Data entries:
——

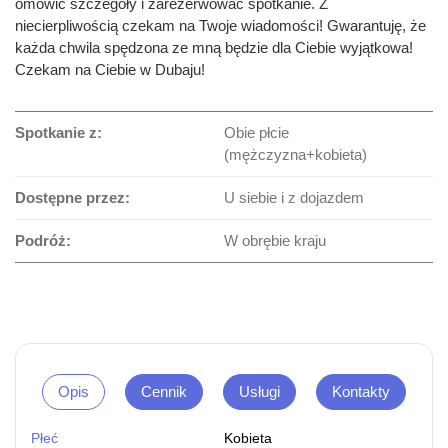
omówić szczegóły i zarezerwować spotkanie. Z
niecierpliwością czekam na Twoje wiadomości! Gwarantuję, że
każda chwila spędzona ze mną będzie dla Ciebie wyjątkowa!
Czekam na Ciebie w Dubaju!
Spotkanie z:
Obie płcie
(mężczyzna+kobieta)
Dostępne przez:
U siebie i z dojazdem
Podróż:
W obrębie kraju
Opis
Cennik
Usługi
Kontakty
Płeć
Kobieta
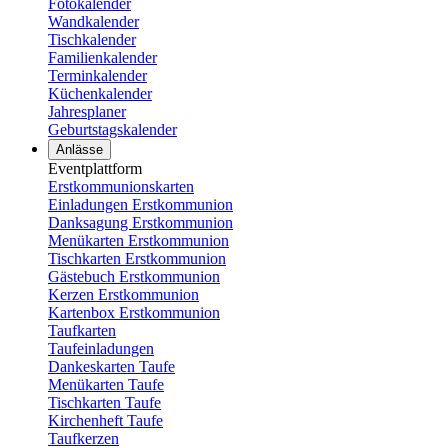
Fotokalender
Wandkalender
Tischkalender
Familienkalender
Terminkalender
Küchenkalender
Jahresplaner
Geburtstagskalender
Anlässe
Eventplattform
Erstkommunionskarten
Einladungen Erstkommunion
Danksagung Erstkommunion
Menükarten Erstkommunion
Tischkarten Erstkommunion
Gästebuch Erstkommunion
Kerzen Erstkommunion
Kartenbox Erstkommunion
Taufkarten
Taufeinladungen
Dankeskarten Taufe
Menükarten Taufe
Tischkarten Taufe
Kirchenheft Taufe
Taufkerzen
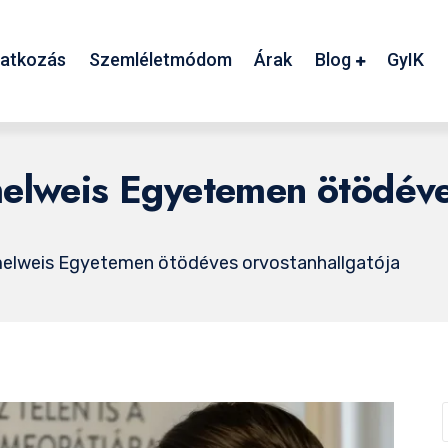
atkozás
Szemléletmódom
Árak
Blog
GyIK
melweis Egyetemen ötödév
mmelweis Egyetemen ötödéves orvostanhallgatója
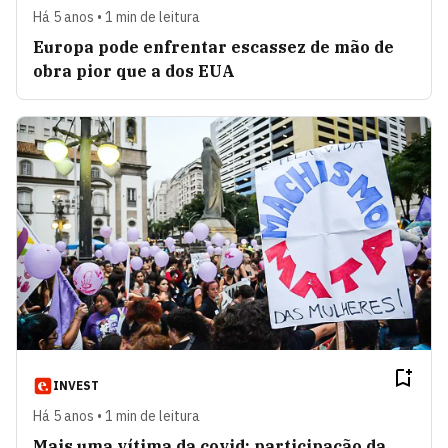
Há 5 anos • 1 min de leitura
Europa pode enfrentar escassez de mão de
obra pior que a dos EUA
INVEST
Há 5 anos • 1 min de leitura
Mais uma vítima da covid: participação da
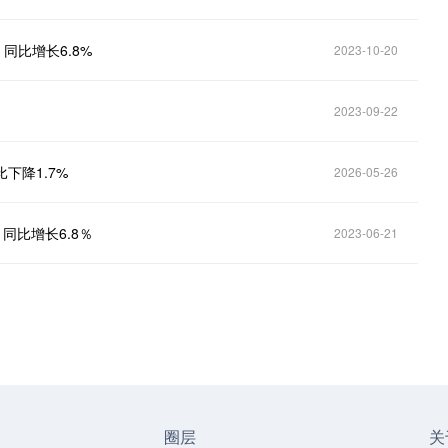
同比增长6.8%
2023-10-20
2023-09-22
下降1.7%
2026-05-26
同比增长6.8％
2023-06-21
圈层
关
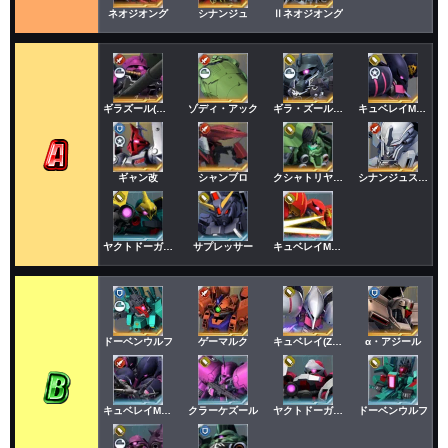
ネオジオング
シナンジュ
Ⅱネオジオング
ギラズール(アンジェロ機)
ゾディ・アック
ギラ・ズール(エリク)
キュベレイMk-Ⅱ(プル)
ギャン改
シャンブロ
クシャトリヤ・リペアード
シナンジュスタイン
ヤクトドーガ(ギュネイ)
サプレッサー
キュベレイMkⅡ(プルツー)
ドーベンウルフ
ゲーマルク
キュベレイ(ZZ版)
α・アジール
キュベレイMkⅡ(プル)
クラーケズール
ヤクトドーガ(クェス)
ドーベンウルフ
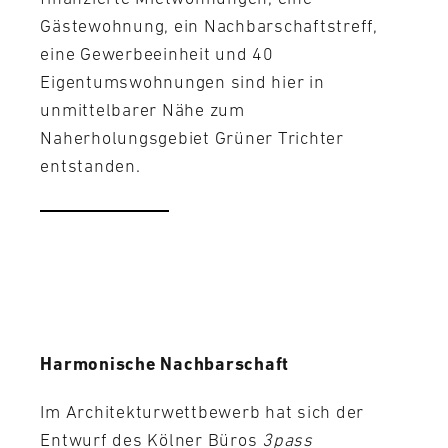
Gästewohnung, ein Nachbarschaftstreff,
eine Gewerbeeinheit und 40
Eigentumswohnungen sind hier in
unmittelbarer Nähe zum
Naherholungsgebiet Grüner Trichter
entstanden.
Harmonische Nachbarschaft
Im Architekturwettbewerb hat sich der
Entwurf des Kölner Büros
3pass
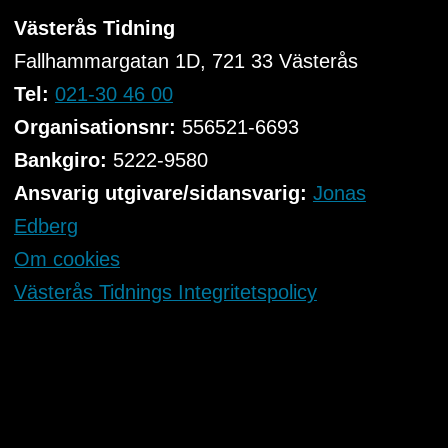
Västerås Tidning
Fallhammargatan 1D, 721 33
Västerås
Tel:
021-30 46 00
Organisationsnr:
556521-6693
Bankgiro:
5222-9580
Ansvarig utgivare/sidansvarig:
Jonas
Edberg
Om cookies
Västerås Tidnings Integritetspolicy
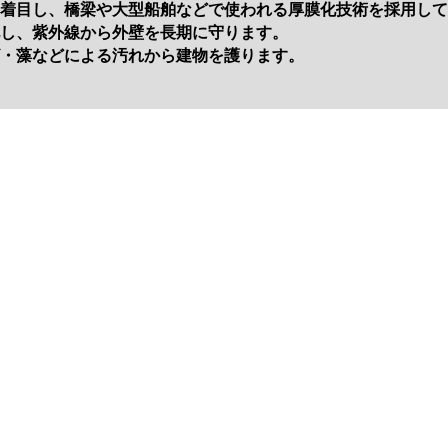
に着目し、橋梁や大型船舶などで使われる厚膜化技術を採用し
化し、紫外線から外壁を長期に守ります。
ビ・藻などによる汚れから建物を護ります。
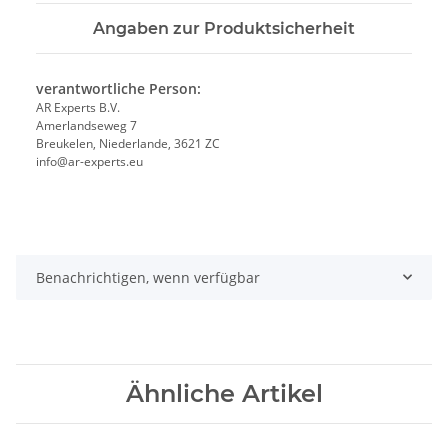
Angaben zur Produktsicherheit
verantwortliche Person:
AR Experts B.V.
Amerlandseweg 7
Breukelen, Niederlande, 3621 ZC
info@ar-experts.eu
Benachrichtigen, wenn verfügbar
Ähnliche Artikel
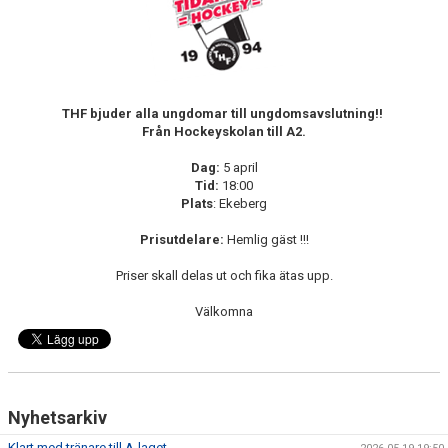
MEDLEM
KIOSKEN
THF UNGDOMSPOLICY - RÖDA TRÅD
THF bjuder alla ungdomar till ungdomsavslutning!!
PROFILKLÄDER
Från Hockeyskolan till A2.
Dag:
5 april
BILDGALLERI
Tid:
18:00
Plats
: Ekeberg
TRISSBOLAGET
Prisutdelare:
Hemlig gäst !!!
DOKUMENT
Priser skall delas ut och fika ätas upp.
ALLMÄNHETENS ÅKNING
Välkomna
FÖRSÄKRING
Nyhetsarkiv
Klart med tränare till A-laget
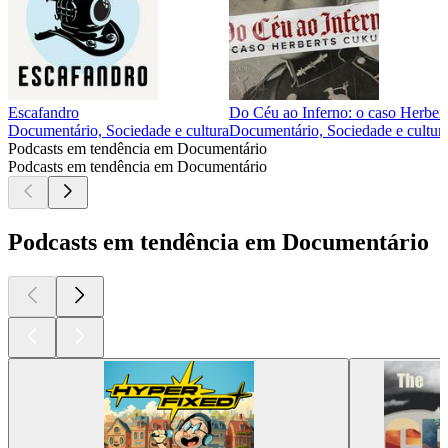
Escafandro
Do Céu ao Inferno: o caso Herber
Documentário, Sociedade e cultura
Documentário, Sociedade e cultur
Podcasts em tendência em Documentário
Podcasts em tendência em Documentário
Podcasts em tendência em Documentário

——

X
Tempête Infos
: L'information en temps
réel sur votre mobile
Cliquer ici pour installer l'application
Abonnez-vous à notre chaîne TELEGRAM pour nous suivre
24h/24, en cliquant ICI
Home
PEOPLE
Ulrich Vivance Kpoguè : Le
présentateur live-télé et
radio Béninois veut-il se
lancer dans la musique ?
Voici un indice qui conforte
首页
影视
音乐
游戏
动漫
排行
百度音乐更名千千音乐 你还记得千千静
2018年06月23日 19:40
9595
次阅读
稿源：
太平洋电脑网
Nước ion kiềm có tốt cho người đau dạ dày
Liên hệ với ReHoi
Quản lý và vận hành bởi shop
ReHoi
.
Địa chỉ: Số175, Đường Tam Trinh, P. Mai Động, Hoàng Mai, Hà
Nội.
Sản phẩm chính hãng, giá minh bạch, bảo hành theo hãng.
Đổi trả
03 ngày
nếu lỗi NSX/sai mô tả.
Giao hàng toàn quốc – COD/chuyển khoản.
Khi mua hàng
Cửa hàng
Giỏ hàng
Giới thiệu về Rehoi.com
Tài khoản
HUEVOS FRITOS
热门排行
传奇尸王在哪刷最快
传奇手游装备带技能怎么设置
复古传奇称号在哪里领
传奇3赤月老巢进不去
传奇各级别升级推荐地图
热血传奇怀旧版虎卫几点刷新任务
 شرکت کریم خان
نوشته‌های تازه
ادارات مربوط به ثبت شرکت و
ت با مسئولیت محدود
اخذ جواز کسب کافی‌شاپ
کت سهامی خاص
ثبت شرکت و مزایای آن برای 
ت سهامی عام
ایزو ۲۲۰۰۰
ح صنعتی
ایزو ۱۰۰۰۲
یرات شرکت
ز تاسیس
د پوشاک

——

Go through the records above line by line and say how many lines include "hàng", giving only that number.

▶ **ANSWER TO THIS PROBLEM**: 4